- The Magazine
Local gay activist Peter Rosenstein doesn’t trust Metropolitan Police Chief Cathy Lanier.
He didn’t feel that way two years ago when Lanier shared with him, and the larger GLBT community, her vision to expand the city’s Gay and Lesbian Liaison Unit’s (GLLU) services beyond its Dupont Circle headquarters.
”We basically said, ‘We love that idea,”’ Rosenstein recalls reacting to Lanier’s plan to train officers from all of the city’s police districts in GLLU services.
”We all walked away from that meeting, thinking, wow, that’s great. Well between May of 2007 and now, not one person was trained,” Rosenstein says. ”She has admitted that.”
The GLLU has in fact gotten smaller.
”When Adrian Fenty came into office there was seven people and a sergeant in the unit,” Rosenstein says. ”Today there are four people and a part-time sergeant.”
That reduction caught the attention of City Councilmember Jim Graham (D-Ward 1), who in a letter to Lanier, dated Oct. 8, stated: ”This trend is particularly disappointing given where we were just two years ago when the GLLU was being recognized as a national model for community policing and very much appreciated by all of us in the LGBT community.”
”We are going in the wrong direction,” Graham concluded.
A few weeks after Lt. Brett Parson announced his return to patrolling, Lanier wrote to Rick Rosendall of the Gay and Lesbian Activist Alliance and Rosenstein assuring them that her plan to expand the GLLU is underway.
”As you are aware, for over a year we have been preparing to roll out our expanded Special Liaison Units (SLU) to all divisions within the department — beginning with the Patrol Services Bureau. This roll out is now underway,” Lanier wrote in her Oct. 5 letter.
The Mayor’s Office of LGBT Affairs is giving Rosenstein and others an opportunity to ask questions about the GLLU ”roll out” in person, during a GLLU Open House, at 6:30 p.m., on Tuesday, Nov. 17, in the Edna Frazier Community Room of the Reeves Center, at 2000 14th St. NW.
Lanier will not be fielding questions, however. Instead, Assistant Chief Diane Groomes will be responding.

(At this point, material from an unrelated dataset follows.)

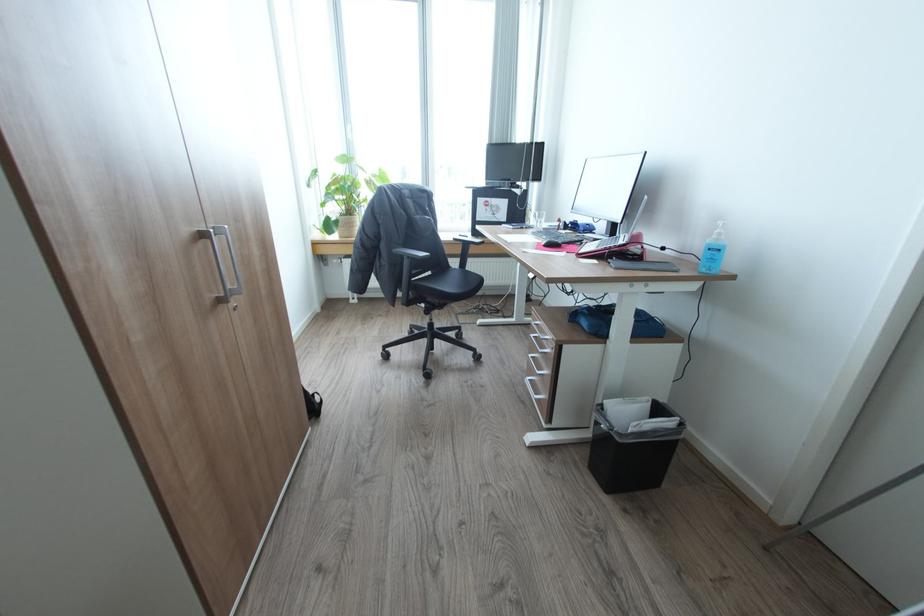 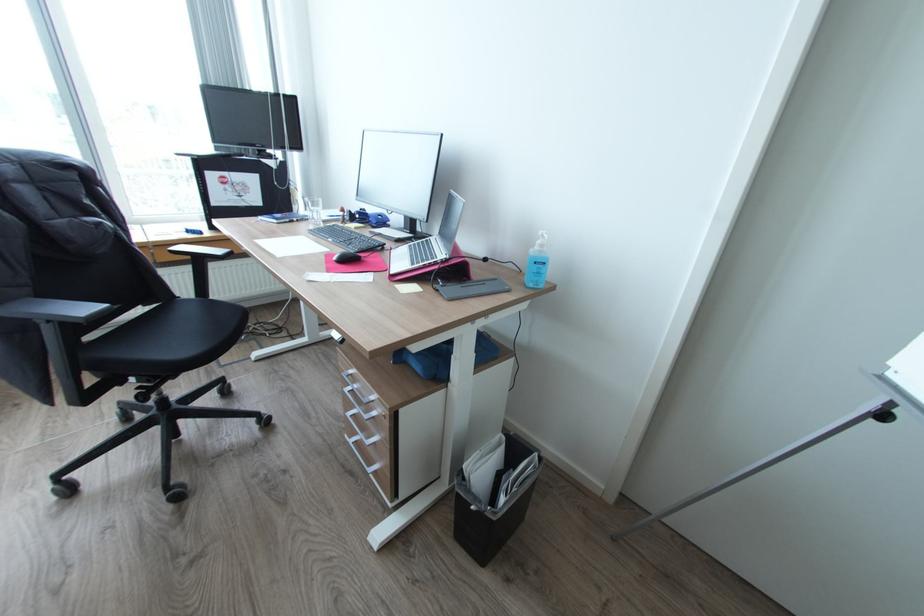 Where in the second image is the point corresponding to [543,225] from the first image?

(321, 217)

Before that event, Gays and Lesbians Opposing Violence is meeting with the United States Attorney’s Office (USAO) at 6 p.m., on Nov. 5., for a community forum, at Foundry United Methodist Church, 1500 16th St. NW.
Chris Farris, co-chair of GLOV, says he will use that opportunity to ask about Robert Hannah’s six-month jail term for his involvement in the death of a local gay man, Tony Randolph Hunter.
”I’m hoping that the prosecutor who handled the case will be there. But if not, other representatives from the U.S. Attorney’s Office will be there. That will be a really good opportunity for questions regarding how that case was handled.”